The Intruder – Kritik
Oben und unten, innen und außen, Traum und Realität: Natalia Meta schickt dem Körper ihrer Protagonistin gleich mehrere Eindringlinge auf den Hals, bis dieser von alleine tönt. The Intruder ist eine Art Anti-Exorzist.

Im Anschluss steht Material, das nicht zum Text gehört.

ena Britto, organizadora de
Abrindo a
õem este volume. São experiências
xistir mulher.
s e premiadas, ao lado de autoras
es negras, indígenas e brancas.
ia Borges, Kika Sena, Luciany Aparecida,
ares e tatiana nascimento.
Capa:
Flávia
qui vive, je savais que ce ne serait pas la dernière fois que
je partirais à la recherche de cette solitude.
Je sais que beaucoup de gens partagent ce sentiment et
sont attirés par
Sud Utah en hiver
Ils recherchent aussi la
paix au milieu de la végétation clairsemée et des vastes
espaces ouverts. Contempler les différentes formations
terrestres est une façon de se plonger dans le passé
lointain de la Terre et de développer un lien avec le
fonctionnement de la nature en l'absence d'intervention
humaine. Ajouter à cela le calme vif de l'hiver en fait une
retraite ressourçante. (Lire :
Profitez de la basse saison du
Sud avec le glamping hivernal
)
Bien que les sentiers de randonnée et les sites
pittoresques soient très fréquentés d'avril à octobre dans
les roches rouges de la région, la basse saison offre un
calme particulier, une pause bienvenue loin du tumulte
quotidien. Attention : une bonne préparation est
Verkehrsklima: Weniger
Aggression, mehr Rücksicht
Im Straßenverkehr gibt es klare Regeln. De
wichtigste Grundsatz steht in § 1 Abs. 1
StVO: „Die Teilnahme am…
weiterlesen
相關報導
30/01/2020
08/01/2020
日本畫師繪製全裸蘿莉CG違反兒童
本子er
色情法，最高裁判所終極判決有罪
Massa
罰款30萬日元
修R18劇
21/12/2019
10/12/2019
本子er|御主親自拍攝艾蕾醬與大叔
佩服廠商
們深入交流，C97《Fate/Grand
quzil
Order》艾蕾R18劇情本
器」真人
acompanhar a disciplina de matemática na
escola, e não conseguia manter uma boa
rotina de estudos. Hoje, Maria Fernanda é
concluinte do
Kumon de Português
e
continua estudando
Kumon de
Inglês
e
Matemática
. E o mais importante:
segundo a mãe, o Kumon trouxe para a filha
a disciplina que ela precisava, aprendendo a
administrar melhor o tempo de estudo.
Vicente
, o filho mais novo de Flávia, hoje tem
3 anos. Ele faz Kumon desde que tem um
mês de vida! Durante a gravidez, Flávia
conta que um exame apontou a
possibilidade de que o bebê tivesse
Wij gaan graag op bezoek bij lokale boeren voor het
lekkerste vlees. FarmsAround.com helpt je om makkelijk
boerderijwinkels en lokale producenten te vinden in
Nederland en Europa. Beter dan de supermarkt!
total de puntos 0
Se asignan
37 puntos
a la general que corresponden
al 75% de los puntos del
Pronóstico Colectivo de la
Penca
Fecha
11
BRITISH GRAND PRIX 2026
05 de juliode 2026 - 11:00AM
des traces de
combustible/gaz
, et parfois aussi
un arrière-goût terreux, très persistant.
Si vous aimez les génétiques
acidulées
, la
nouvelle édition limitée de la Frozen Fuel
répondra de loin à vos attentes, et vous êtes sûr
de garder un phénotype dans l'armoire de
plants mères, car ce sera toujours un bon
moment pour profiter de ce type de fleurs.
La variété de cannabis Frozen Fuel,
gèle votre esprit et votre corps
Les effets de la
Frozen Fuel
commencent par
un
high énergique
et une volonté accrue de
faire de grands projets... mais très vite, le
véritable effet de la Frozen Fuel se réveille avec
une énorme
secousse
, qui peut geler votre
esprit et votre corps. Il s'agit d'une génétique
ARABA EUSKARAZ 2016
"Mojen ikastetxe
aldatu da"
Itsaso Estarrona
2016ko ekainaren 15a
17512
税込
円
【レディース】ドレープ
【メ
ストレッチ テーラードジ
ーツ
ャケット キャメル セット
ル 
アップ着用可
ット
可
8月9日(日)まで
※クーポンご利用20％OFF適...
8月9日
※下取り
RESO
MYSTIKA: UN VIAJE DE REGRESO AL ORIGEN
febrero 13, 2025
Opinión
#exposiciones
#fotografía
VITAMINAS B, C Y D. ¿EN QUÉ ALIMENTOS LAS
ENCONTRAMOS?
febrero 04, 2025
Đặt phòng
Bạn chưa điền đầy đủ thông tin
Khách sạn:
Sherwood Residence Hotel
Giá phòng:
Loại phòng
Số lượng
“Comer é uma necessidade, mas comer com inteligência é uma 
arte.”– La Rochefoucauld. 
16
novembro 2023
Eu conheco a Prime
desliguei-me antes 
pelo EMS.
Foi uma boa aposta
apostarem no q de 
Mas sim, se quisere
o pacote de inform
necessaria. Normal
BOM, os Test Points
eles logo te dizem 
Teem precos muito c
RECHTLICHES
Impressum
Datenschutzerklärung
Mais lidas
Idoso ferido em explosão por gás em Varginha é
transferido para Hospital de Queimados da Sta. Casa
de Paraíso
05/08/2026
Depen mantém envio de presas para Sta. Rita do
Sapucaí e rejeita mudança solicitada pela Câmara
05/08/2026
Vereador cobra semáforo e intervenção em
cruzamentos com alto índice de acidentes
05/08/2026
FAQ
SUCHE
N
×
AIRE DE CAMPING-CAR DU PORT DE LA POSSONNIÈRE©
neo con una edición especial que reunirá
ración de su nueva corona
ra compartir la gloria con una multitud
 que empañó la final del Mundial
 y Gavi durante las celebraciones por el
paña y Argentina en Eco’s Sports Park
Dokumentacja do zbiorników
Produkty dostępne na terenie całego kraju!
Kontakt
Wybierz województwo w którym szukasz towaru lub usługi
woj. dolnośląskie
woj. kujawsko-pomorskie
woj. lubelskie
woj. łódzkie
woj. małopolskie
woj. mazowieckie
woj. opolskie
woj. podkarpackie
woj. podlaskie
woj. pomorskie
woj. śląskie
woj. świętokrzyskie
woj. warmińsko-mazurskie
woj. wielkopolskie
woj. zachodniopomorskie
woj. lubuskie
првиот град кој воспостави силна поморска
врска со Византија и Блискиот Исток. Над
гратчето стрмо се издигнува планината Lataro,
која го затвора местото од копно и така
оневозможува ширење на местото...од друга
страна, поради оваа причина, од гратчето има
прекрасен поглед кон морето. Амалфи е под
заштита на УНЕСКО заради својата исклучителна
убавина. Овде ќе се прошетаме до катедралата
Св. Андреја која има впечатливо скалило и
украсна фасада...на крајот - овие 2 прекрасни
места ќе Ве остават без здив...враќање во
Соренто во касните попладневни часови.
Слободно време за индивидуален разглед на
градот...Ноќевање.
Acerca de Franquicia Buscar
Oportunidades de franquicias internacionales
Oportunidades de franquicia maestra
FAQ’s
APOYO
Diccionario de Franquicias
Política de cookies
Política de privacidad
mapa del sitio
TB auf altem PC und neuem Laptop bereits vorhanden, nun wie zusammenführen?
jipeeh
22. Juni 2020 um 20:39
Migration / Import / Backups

Vom Synchronstudio ins Flugzeug, von der Tropfsteinhöhle zur Strandbar, von der Dachterrasse in den Kammermusiksaal. Profane Orte gibt es in Natalia Metas The Intruder nur in Gestalt von Inés’ kleiner Wohnung in Buenos Aires, aber auch die verschafft ihr keine Ruhe. Inés (Érica Rives) hat Angst vorm Fliegen, aber auch Angst vor den Fledermäusen in der Grotte, oben wird es schwindelerregend, tief unten lauern erst recht Gefahren. Und nirgendwo gibt’s Schutz vor Eindringlingen: Im Urlaub des Prologs will der neue Freund Liebesgeständnisse erzwingen, im Synchronstudio justiert der Regisseur ihre Performance bei der Vertonung japanischer Slasher-Filme stetig nach, im Musiksaal versetzt der Chorleiter sie in den Mezzosporan-Bereich. Affekte sind für Inés Effekte männlicher Regieanweisungen, ihre Stimme eine nur reaktive, und irgendwann setzt sich das Fremde sogar mitten hinein in diesen Körper, in diese Stimme, sind während der Synchronaufnahmen Störgeräusche zu hören, die sich digital verlangsamt wie gesprochene Wörter anhören. Laut der alten Schauspielkollegin Adela (Mirta Busnelli), die irgendwann unvermittelt hinter ihr steht, hat Inés die Eindringlinge eingeladen in ihren Körper und sollte sie nun tunlichst wieder loswerden.
Kartografie einer Psyche

Diese Adela erinnert an jene ältere Frau, die in Mulholland Drive vor einem großen Unheil warnte, so wie der Dirigent an den Zeremonienmeister aus dem Club Silencio des gleichen Films, und der sweete Orgelstimmer (große Wiedersehensfreude: Nahuel Pérez Biscayart), der irgendwo da oben unterm Dach arbeitet, bewegt sich auf dem Dancefloor wie Lynchs berühmter roter Zwerg. Das sind mehr als Zitate: Tatsächlich gelingt es auch Meta in ihrem zweiten Spielfilm, eine Psyche zu kartografieren, ohne dafür einen Freifahrtschein ins Reich der Fantasie zu lösen, Träume und Albträume stets rückzubinden an den sozialen Alltag ihrer Protagonistin. Traum und Wirklichkeit sind nicht Gegensätze, sondern durchdringen sich. Der Filmgeschichte, vor allem jener Linie männlicher Regisseure, die sich ins Unbewusste wagten, widmet sich The Intruder dabei stets zwischen Hommage und Seitenhieb: mit Polanski-Ekeligem, Cronenberg-Invasivem, Argento-Philarmonischem und Nolan’scher Traumebenenverwirrung.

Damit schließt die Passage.